# Listed entries
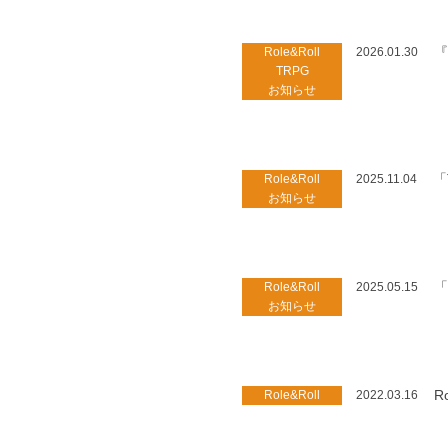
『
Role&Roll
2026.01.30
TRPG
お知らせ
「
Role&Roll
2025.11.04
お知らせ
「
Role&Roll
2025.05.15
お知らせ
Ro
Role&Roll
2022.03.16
==
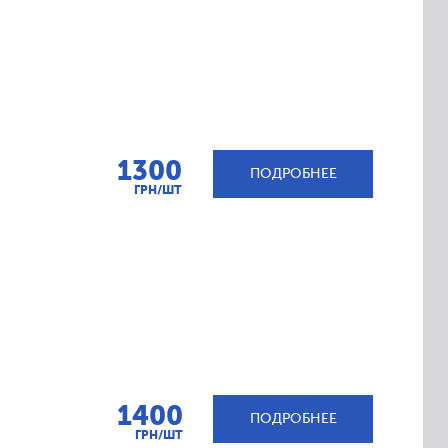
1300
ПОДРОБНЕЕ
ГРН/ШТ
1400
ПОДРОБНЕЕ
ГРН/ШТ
...
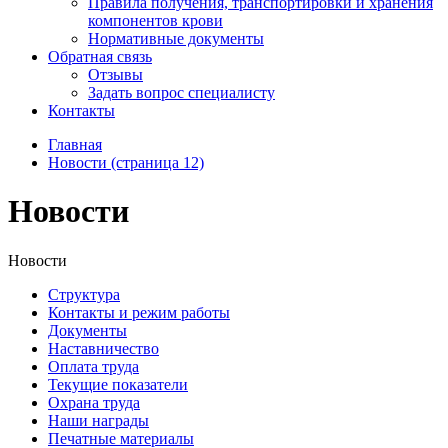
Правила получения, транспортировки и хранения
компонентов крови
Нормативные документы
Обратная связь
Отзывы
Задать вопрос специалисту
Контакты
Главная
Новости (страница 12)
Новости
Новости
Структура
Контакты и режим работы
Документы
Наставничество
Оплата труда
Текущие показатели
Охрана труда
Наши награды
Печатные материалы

# Work required
Only one stretch of the entries above is wanted: the lines from the one containing "Правила получения, транспортировки и хранения" through the one containing "Печатные материалы". Please reproduce it exactly.

# Answer below
Правила получения, транспортировки и хранения
компонентов крови
Нормативные документы
Обратная связь
Отзывы
Задать вопрос специалисту
Контакты
Главная
Новости (страница 12)
Новости
Новости
Структура
Контакты и режим работы
Документы
Наставничество
Оплата труда
Текущие показатели
Охрана труда
Наши награды
Печатные материалы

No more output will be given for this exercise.